At Beth and Tucker's wedding, Celeste makes an emotional toast, urging the newlyweds to appreciate each other, be patient, and try hard, as she should have done in her own marriage. This speech touches Jesse and he thanks Celeste.

On a karaoke date, Celeste informs Paul of her need to take some time to recover from her divorce, which he understands. Celeste and Jesse finally sign their divorce papers and are able to laugh at each other's inside jokes. Their lawyers look on, confused by this response. Celeste wishes Jesse well and asks if he loves Veronica, to which he responds that he does. Celeste encourages him to keep fighting for his marriage to Veronica and they share one final kiss.

==Reception==

===Critical response===
Celeste and Jesse Forever was screened at the 2012 Sundance Film Festival in January to mostly positive reviews. Rotten Tomatoes gives the film a rating of 71% based on 141 reviews with an average score of 6.36/10. The site's consensus states, "While it doesn't subvert the genre as incisively as it thinks it does, Celeste and Jesse Forever is a shrewd rom-com that benefits from its likable cast and trumpets the arrival of Rashida Jones as a bona fide big screen talent". Metacritic gives the film a score of 59 out of 100, based on reviews from 37 critics.

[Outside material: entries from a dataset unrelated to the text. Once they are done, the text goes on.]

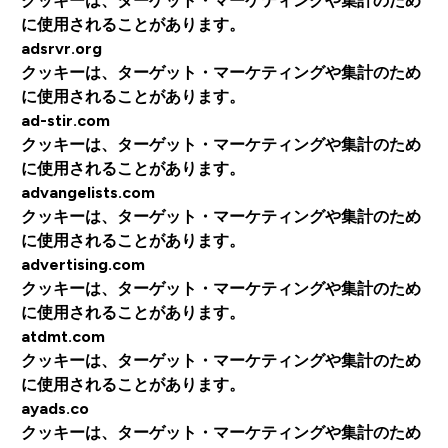
クッキーは、ターゲット・マーケティングや集計のため
に使用されることがあります。
adsrvr.org
クッキーは、ターゲット・マーケティングや集計のため
に使用されることがあります。
ad-stir.com
クッキーは、ターゲット・マーケティングや集計のため
に使用されることがあります。
advangelists.com
クッキーは、ターゲット・マーケティングや集計のため
に使用されることがあります。
advertising.com
クッキーは、ターゲット・マーケティングや集計のため
に使用されることがあります。
atdmt.com
クッキーは、ターゲット・マーケティングや集計のため
に使用されることがあります。
ayads.co
クッキーは、ターゲット・マーケティングや集計のため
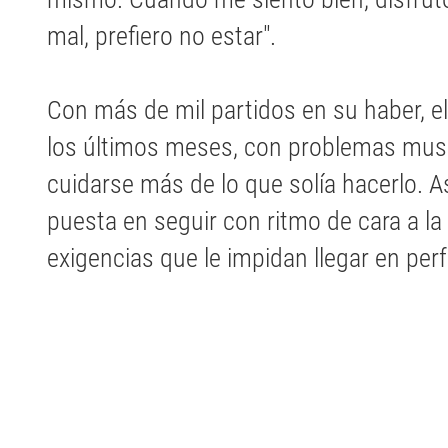
mal, prefiero no estar".
Con más de mil partidos en su haber, el
los últimos meses, con problemas musc
cuidarse más de lo que solía hacerlo. As
puesta en seguir con ritmo de cara a l
exigencias que le impidan llegar en per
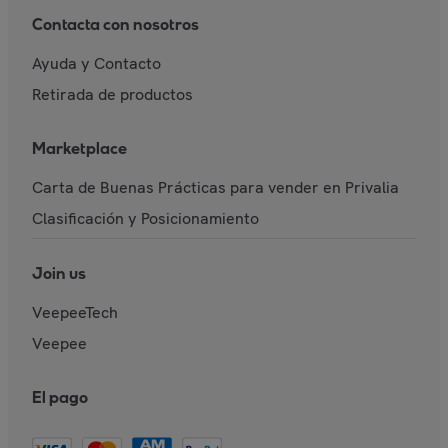
Contacta con nosotros
Ayuda y Contacto
Retirada de productos
Marketplace
Carta de Buenas Prácticas para vender en Privalia
Clasificación y Posicionamiento
Join us
VeepeeTech
Veepee
El pago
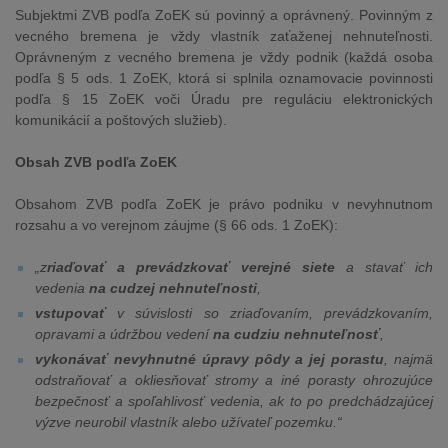
Subjektmi ZVB podľa ZoEK sú povinný a oprávnený. Povinným z
vecného bremena je vždy vlastník zaťaženej nehnuteľnosti.
Oprávneným z vecného bremena je vždy podnik (každá osoba
podľa § 5 ods. 1 ZoEK, ktorá si splnila oznamovacie povinnosti
podľa § 15 ZoEK voči Úradu pre reguláciu elektronických
komunikácií a poštových služieb).
Obsah ZVB podľa ZoEK
Obsahom ZVB podľa ZoEK je právo podniku v nevyhnutnom
rozsahu a vo verejnom záujme (§ 66 ods. 1 ZoEK):
„z
riaďovať a prevádzkovať verejné siete
a stavať ich
vedenia
na cudzej nehnuteľnosti
,
vstupovať
v súvislosti so zriaďovaním, prevádzkovaním,
opravami a údržbou vedení
na cudziu nehnuteľnosť
,
vykonávať nevyhnutné úpravy pôdy a jej porastu
, najmä
odstraňovať a okliesňovať stromy a iné porasty ohrozujúce
bezpečnosť a spoľahlivosť vedenia, ak to po predchádzajúcej
výzve neurobil vlastník alebo užívateľ pozemku.“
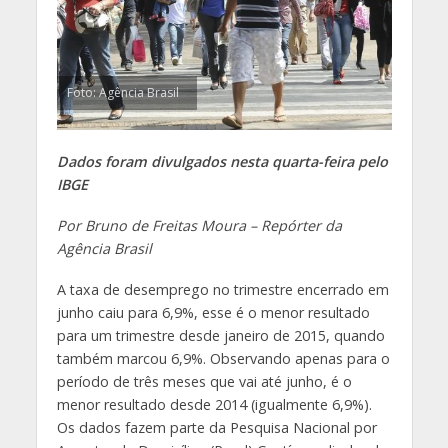
Foto: Agência Brasil
Dados foram divulgados nesta quarta-feira pelo
IBGE
Por Bruno de Freitas Moura – Repórter da
Agência Brasil
A taxa de desemprego no trimestre encerrado em
junho caiu para 6,9%, esse é o menor resultado
para um trimestre desde janeiro de 2015, quando
também marcou 6,9%. Observando apenas para o
período de três meses que vai até junho, é o
menor resultado desde 2014 (igualmente 6,9%).
Os dados fazem parte da Pesquisa Nacional por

Owen Gleiberman of Entertainment Weekly gave the film an A− and concluded his review by stating: "I will say that it's been a while since a romantic comedy mustered this much charm by looking this much like life". Roger Ebert was also positive in his review for the Chicago Sun-Times, giving it three-and-a-half out of four. He credited Jones for writing a "sound" screenplay and characters with a regard for their emotions, while calling the film "a good-hearted romantic comedy about a likable couple — so likable, indeed, that it swims upstream against the current of our desires".

===Accolades===

Year: Award; Category; Nominee(s); Result
2013: 13th Black Reel Awards; Best Actress; Rashida Jones; Nominated
Best Screenplay, Adapted or Original: Rashida Jones and Will McCormack; Nominated
28th Independent Spirit Awards: Best First Screenplay; Nominated
29th Artios Awards: Outstanding Achievement in Casting – Low Budget Feature – Drama/Comedy; Angela Demo; Nominated

==Release==
Celeste and Jesse Forever was released on DVD and Blu-ray on February 5, 2013.

==Remake==
An upcoming British remake will be titled Lola and Freddie.